:: What is being asked ::
For the data below, give again exactly the lines from the one containing "Mobile UI element" through the one containing "List all visible", both ends included, and no others.
[Records — start]
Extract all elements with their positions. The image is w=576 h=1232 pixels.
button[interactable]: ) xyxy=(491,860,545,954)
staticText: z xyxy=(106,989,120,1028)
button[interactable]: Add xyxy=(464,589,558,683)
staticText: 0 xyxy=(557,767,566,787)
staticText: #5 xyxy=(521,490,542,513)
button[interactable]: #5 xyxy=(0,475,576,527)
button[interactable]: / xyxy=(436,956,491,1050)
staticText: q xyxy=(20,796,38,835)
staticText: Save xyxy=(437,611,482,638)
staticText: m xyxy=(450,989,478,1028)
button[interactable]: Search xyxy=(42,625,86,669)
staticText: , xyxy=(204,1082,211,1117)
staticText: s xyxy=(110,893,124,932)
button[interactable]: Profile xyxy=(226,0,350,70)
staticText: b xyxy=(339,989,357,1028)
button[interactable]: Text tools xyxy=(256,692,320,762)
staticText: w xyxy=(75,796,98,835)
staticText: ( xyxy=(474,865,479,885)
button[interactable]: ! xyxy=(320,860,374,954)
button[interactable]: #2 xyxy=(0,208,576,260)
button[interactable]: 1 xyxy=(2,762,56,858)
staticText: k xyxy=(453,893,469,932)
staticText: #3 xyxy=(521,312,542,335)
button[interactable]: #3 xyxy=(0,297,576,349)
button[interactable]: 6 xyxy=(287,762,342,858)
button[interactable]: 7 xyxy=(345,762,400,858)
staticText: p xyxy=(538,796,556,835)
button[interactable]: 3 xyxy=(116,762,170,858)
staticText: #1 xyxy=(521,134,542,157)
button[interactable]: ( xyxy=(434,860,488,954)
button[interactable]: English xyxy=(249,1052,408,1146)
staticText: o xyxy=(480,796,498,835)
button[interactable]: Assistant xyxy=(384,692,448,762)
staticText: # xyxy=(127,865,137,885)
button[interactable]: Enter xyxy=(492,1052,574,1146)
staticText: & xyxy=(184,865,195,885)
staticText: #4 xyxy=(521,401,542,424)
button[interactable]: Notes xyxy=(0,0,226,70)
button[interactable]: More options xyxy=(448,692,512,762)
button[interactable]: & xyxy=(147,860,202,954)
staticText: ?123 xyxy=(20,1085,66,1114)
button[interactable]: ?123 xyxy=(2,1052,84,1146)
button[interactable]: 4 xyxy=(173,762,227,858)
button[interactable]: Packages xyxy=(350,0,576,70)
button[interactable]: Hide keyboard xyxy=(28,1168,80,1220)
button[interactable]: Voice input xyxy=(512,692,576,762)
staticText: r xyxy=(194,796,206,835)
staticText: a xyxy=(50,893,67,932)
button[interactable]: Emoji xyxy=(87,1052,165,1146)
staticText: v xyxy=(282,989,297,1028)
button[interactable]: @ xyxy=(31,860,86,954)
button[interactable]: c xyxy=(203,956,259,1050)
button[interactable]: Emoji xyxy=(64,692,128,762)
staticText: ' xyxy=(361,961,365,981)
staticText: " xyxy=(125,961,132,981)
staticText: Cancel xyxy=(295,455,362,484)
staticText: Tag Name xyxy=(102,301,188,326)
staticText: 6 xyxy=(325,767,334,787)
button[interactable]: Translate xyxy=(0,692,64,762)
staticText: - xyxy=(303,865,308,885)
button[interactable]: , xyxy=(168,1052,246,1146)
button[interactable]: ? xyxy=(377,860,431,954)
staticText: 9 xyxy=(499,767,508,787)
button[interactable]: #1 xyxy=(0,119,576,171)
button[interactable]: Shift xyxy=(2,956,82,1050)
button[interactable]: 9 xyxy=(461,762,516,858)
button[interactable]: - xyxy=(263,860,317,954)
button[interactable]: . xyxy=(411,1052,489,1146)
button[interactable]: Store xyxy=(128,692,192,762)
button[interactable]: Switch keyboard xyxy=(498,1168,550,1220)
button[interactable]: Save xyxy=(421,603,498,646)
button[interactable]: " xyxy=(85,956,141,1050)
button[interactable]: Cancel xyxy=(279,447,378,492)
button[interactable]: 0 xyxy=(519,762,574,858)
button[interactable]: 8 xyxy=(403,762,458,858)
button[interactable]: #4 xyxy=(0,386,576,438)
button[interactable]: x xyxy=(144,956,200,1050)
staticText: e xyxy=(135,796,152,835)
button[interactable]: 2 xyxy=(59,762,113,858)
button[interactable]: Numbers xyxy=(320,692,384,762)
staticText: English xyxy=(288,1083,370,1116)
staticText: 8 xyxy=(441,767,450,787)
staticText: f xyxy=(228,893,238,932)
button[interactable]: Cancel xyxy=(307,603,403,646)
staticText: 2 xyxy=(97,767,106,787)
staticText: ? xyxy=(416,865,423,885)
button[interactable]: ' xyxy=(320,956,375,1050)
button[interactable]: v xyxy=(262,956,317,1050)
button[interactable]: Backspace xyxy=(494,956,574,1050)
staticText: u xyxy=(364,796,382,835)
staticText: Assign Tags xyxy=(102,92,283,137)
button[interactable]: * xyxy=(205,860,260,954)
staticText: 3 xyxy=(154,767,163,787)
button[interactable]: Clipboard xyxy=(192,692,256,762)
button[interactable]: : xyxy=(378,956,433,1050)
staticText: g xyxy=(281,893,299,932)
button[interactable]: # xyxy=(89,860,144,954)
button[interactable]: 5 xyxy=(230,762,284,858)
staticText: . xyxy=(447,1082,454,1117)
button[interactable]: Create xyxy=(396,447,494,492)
[Records — finish]
[Records — start]
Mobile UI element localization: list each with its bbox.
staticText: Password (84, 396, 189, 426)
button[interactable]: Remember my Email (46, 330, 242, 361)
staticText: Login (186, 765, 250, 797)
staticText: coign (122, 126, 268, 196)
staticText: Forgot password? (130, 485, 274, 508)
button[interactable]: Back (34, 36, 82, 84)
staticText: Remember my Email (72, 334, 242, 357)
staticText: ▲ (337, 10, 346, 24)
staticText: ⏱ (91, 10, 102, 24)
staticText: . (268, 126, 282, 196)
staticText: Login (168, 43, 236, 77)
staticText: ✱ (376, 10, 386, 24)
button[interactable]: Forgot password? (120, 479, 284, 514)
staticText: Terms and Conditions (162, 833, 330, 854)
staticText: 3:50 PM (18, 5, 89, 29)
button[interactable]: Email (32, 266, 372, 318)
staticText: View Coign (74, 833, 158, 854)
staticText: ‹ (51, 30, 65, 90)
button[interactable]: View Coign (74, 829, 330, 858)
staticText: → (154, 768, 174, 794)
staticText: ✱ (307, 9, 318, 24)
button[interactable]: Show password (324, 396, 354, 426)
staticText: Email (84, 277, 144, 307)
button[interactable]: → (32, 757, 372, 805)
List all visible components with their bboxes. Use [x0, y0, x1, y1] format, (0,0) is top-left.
[Records — finish]
:: Answer for the task ::
Mobile UI element localization: list each with its bbox.
staticText: Password (84, 396, 189, 426)
button[interactable]: Remember my Email (46, 330, 242, 361)
staticText: Login (186, 765, 250, 797)
staticText: coign (122, 126, 268, 196)
staticText: Forgot password? (130, 485, 274, 508)
button[interactable]: Back (34, 36, 82, 84)
staticText: Remember my Email (72, 334, 242, 357)
staticText: ▲ (337, 10, 346, 24)
staticText: ⏱ (91, 10, 102, 24)
staticText: . (268, 126, 282, 196)
staticText: Login (168, 43, 236, 77)
staticText: ✱ (376, 10, 386, 24)
button[interactable]: Forgot password? (120, 479, 284, 514)
staticText: Terms and Conditions (162, 833, 330, 854)
staticText: 3:50 PM (18, 5, 89, 29)
button[interactable]: Email (32, 266, 372, 318)
staticText: View Coign (74, 833, 158, 854)
staticText: ‹ (51, 30, 65, 90)
button[interactable]: View Coign (74, 829, 330, 858)
staticText: → (154, 768, 174, 794)
staticText: ✱ (307, 9, 318, 24)
button[interactable]: Show password (324, 396, 354, 426)
staticText: Email (84, 277, 144, 307)
button[interactable]: → (32, 757, 372, 805)
List all visible components with their bboxes. Use [x0, y0, x1, y1] format, (0,0) is top-left.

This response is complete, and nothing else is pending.